Last night, someone asked me how I'm spending my days while on break and I said, "Well, I read," and then I couldn't think of anything else so I finished, lamely, with "and I clean." That's not all I do. I play with my new phone and I check my facebook and I run the sort of dreary errands that one must do--buying printer paper, going to the bank, buying textbooks for next semester, getting my teeth cleaned, taking Drama Queen to the hairdresser's for a fix of her do-it-yourself bangs.
But I am so enjoying the luxury of being able to read and read and read and know there's nothing particularly pressing that I have to get to. Here are reviews of two more books I've read lately.
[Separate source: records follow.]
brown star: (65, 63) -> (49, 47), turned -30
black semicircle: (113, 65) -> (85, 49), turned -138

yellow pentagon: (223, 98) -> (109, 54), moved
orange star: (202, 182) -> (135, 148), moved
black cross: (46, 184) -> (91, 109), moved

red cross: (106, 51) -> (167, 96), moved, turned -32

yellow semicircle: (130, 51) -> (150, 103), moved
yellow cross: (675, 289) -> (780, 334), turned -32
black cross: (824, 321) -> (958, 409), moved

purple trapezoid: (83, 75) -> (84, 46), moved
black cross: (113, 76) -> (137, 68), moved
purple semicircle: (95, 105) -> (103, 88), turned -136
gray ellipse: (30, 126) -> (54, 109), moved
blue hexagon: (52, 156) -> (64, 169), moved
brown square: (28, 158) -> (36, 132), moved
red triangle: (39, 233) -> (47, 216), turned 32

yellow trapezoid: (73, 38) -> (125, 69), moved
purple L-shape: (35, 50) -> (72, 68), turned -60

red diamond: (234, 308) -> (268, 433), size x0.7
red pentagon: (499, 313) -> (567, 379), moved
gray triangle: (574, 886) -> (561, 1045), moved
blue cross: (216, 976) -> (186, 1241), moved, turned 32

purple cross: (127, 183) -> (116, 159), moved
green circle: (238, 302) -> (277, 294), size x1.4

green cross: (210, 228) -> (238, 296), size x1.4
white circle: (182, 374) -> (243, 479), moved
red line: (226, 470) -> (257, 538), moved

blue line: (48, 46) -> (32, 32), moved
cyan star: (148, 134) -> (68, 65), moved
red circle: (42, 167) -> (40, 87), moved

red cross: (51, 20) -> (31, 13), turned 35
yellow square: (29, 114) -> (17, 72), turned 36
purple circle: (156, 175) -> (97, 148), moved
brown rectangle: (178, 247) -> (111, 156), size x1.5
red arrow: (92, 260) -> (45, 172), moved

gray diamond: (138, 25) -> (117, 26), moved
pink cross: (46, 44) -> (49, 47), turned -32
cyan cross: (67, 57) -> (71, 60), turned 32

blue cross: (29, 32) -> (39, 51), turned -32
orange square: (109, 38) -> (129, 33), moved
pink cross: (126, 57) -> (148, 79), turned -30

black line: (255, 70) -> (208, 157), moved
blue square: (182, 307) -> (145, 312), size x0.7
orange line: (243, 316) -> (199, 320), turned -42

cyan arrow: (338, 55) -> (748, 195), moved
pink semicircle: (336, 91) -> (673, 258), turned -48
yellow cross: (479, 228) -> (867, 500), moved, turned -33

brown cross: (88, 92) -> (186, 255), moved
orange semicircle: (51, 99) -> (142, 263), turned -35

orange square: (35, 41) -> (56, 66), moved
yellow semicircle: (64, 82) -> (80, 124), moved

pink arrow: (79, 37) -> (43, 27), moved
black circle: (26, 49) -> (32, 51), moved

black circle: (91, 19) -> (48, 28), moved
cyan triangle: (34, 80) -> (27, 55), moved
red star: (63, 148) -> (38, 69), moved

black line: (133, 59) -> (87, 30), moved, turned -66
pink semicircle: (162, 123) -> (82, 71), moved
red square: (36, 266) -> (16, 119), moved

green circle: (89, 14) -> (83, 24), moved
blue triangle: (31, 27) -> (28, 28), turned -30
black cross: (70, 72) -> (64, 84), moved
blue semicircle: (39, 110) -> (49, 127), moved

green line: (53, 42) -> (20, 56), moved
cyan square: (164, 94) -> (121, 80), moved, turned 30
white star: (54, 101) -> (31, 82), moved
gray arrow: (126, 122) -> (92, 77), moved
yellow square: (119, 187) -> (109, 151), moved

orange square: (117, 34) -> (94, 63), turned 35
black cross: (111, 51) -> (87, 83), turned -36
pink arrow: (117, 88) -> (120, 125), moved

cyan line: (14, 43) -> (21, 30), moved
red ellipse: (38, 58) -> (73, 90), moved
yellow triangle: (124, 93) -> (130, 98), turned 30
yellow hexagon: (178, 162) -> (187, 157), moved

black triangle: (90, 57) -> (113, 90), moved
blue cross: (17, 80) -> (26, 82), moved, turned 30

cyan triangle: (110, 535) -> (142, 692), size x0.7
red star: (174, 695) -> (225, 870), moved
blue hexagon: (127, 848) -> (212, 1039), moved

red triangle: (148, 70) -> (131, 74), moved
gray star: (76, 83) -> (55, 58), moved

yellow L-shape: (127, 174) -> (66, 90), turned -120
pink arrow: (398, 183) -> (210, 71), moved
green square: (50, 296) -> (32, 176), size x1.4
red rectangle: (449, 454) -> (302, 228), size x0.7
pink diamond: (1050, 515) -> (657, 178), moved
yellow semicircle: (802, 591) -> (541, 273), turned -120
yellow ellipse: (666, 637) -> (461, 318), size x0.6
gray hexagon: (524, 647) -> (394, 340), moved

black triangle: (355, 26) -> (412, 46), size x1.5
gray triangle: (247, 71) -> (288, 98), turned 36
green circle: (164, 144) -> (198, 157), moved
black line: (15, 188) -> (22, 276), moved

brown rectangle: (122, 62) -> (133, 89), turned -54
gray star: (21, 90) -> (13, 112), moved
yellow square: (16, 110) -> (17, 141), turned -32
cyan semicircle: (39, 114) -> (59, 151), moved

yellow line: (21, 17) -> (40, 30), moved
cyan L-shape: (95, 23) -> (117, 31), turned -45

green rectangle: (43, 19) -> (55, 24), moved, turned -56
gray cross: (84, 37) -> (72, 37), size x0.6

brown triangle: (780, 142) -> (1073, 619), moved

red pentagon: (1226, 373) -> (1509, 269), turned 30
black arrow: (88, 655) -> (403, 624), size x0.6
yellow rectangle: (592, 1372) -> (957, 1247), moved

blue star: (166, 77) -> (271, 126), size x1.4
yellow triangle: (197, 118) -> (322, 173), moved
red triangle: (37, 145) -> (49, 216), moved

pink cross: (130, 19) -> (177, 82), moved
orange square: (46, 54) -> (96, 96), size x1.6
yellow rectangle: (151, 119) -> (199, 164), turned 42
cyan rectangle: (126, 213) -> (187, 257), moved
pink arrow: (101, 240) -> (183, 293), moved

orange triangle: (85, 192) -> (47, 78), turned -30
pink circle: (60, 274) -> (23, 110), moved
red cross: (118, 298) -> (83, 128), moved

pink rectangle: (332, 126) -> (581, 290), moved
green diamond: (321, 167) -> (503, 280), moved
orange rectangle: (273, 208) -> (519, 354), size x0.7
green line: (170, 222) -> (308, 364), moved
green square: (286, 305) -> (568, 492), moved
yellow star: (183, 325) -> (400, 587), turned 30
All is Vanity by Christina Schwarz. When I got this from the library, I noticed the author is in Oprah's Book Club--for The Book of Ruth--but I decided not to hold it against her. Snobbery is vulgar. And I was rewarded because All is Vanity is really, really good, albeit somewhat uncomfortable for people, such as myself, who think they'll finally make their mark on the world with a brilliant piece of literature. It's a book about the image we try to present to the public, and the subtlties that tell others what we're like, or what we want them to think we're like. The Amazon customer reviewers hate this book because it isn't like The Book of Ruth. Not having read it, I can't make a comparison, but I think All is Vanity is funny, insightful, and well-written. Quick plot overview: Margaret foolishly quits her teaching job and makes a public announcement that she will use the time off to write a novel. She has never been published before. Meanwhile, her best friend, already struggling in LA's consumerist, image-conscious society, suddenly faces even more pressure to keep up with the Joneses after her husband lands a lucrative museum job. What ensues are the part hilarious, part sobering consequences of worrying about what others think of you.
To Say Nothing of the Dog by Connie Willis. This book, the title of which is a reference to the Victorian Three Men in a Boat, to Say Nothing of the Dog, by Jerome K. Jerome, is science fiction, but don't let that scare you. I'm not much of a science fiction fan, but To Say Nothing of the Dog is like what we'd have if Barbara Pym had written science fiction. In other words, awsome. Technically set in Oxford in the year 2057, the characters spend much of their time in 1888, because they are time travelers. Quick plot overview: In 2057, the overbearing Lady Schrapnell is building a recreation of Coventry Cathedral, which was bombed in WWII. She is rebuilding right down to the last detail, including the Bishops' Bird Stump, a hideous Victorian object that is some sort of flower receptacle. In exchange for a generous donation to Oxford's Time Travel Project, Lady Schrapnell has use of a stable of historians who she sends back through time to research what the original cathedral was like and to find out what happened to the Bishop's Bird Stump, last seen in the cathedral shortly before the bombing, but unaccounted for in the rubble or the items rescued from it. Bringing objects from the past into the present is thought to be impossible, until one historian impulsively brings something back from 1888, causing a mad scramble to fix her error before the course of history is changed.
Besides an amusing plot and witty writing, this book contains fascinating tidbits of information about how tiny details changed history, and how even the most insignificant thing can be of monstrous importance. Highly recommended.